„Stranger Things”, Harry Styles, Sara James - Magazyn Kwestia Dźwięku #2

Dotrzymałam obietnicy, i ta seria z całą pewnością nie skończy się na jednym poście! Witam w drugim odcinku (jeśli mogę tak to nazwać) A znacie to?. W tym wpisie skupię się wyłącznie na piosenkach, które przez ostatnie tygodnie podbiły listy przebojów/stały się godne uwagi/wpadły mi w ucho i spodobały mi się (niepotrzebne skreślić).

Na pierwszy ogień idzie Harry Styles i jego przebój (nie bójmy się tego słowa) As It Was. Za Chiny Ludowe nie uwierzę, że ktoś z Was ani razu nie słyszał nawet fragmentu tego kawałka. Napotkałam się na niego i słuchając radia w kuchni i przeglądając rolki na Instagramie i YouTube Shorts (wtedy jeszcze nie miałam TikToka, ale ćśśś...). 

Jeśli jakimś dziwnym cudem jest inaczej, to piosenka ma brzmienie z mieszaniny popu, alternatywy i rocka. Perkusja tu robi wrażenieee (nie jestem Mr Kryha, no co wy xD) robotę. 

Co do podróbek TikToka na Insta i FB, to odkryłam dwie przeróbki tego utworu. Pierwsza to mashup z Take On Me zespołu a-ha, a dokładnie z fragmentem z charakterystycznym biciem (chyba rozumiecie, który moment mam na myśli). Przyznam, że ciekawie to brzmi. Ale jak ta i ta piosenka ma podobny, o ile nawet nie ten sam bpm (beats per minute - dosłownie: uderzenia na minutę, współczesna jednostka tempa utworu; tego akurat nie sprawdzałam), to nie można było z tego nie skorzystać.

Druga to swoisty hymn introwertyków w sytuacji, gdy mają w swoim domu gości. Zawiera on fragmenty tekstów, takie jak Go home czy I don't want to talk, a reszta słów jest wyciszona.
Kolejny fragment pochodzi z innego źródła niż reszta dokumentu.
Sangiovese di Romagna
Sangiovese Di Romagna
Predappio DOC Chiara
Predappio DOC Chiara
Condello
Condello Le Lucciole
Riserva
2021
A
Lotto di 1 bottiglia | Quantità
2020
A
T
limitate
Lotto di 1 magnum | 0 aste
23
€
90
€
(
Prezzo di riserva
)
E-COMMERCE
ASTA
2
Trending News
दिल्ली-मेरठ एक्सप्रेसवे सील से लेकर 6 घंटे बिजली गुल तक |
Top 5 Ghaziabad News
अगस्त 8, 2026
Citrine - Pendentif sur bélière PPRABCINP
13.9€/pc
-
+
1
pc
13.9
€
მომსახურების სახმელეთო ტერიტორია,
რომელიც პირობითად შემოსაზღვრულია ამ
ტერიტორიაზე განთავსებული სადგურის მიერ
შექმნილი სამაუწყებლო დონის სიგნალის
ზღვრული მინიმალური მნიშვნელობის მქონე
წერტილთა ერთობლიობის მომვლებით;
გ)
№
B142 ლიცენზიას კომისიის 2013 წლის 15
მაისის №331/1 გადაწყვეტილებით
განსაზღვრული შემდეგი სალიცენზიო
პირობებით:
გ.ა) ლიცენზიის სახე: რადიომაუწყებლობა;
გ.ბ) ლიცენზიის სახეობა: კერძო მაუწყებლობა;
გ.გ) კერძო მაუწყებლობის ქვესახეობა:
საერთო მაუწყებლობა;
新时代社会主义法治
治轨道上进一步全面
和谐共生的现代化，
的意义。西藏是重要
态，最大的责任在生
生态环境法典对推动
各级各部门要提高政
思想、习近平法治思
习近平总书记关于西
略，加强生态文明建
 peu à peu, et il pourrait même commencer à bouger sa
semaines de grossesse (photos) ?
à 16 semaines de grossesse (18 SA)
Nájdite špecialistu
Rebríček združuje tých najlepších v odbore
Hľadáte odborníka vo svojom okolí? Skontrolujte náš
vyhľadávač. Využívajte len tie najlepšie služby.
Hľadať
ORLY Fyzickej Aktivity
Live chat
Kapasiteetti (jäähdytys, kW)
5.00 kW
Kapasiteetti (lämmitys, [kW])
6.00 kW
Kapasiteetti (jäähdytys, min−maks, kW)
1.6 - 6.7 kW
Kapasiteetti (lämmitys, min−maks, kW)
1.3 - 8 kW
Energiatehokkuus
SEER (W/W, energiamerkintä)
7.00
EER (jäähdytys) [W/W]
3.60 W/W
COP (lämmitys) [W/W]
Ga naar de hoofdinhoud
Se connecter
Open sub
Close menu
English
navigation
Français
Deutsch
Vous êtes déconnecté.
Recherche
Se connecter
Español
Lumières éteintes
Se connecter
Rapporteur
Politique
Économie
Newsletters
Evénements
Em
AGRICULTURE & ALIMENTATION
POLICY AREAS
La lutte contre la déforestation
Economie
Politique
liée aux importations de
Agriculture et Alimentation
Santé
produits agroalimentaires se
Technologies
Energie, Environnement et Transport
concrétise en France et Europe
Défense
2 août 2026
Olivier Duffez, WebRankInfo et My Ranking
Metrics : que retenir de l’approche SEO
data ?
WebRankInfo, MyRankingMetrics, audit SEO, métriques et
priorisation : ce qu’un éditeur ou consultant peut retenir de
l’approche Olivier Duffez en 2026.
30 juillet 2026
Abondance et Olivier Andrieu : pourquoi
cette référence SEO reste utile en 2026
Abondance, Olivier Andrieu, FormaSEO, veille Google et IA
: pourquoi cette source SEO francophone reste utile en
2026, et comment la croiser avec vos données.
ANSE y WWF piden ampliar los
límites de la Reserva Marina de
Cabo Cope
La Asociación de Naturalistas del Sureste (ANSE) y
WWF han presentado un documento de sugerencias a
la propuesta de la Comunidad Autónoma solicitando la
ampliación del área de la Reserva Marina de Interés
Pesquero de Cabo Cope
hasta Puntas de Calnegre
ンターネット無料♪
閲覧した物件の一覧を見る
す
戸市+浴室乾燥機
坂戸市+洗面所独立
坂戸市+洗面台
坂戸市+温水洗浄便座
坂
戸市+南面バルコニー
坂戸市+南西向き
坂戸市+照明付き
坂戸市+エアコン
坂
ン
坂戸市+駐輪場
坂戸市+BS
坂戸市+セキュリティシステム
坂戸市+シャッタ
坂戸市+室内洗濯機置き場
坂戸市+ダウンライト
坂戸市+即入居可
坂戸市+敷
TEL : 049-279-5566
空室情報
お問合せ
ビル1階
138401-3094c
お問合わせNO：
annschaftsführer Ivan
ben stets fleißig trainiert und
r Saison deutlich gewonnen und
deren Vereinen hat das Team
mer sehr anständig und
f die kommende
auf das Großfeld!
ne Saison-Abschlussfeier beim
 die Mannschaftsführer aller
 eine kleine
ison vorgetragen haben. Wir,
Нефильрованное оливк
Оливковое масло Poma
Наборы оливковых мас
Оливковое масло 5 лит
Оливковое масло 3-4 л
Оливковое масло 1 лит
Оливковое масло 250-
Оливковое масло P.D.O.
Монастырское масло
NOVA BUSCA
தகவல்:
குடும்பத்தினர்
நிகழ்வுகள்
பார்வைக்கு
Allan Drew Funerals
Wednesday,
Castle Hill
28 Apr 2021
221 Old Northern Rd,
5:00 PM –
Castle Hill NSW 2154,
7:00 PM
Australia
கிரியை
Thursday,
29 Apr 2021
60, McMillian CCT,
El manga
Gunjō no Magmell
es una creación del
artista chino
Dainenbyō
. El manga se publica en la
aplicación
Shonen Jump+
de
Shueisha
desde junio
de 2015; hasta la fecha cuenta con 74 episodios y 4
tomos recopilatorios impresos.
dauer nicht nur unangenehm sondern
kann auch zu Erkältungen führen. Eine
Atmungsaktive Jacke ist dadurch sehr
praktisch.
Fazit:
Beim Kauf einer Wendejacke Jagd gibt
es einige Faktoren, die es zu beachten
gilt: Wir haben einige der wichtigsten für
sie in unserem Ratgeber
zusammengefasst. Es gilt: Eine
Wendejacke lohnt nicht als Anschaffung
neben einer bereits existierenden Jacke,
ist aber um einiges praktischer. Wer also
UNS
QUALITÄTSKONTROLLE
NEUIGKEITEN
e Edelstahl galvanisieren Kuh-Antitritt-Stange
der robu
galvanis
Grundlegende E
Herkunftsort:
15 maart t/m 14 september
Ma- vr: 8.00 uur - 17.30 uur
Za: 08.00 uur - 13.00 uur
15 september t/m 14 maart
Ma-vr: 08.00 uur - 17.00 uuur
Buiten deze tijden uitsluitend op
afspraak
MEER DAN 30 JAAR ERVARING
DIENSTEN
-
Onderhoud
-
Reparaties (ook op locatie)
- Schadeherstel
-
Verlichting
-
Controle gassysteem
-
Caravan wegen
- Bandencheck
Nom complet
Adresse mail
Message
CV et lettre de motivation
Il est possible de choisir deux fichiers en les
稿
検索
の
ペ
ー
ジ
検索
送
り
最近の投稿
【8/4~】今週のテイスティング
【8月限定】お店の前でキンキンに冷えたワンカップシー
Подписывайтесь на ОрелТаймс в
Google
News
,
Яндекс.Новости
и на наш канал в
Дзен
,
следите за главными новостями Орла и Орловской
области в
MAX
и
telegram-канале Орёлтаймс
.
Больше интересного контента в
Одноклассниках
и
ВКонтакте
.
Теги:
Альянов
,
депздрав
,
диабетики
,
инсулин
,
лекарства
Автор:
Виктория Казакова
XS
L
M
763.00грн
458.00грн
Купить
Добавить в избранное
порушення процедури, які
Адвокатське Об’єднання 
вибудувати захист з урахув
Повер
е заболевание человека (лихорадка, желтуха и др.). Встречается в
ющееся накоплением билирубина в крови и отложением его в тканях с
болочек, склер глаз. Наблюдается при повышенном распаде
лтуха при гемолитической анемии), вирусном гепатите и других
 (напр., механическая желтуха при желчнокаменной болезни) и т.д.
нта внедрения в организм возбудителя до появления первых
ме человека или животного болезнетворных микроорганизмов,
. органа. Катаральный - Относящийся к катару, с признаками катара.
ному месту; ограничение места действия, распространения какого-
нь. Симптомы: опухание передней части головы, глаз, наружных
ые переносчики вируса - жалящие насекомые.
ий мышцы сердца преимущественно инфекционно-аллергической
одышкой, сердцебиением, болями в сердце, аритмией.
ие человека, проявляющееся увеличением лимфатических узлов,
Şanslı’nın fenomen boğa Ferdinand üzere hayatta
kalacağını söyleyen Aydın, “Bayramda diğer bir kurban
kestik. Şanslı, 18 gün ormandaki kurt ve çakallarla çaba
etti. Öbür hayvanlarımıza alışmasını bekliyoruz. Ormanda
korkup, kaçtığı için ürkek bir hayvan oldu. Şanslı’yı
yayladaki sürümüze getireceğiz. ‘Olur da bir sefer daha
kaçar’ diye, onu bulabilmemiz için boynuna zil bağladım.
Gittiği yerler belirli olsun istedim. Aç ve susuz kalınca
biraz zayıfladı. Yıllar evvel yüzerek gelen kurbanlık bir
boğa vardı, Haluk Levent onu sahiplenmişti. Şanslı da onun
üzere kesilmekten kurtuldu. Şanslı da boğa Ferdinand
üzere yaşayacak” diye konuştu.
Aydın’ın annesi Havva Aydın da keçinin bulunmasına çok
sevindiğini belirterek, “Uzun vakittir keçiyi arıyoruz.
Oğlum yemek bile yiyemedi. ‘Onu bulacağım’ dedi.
Oczywiście nie sposób nie wspomnieć o teledysku. Skupiając się na cekinowym czerwonym stroju Harry'ego, na myśl przyniósł mi kreacje Freddiego Mercury'ego. Legenda brytyjskiej (i nie tylko) estrady również na scenie pojawiała się w przykuwającym uwagę ubraniu. Sam klip na moment, gdy piszę to zdanie (17 czerwca, 23:46), ma już 182,5 mln wyświetleń i nie sądzę, by na tej liczbie miałoby się to zatrzymać w najbliższym czasie.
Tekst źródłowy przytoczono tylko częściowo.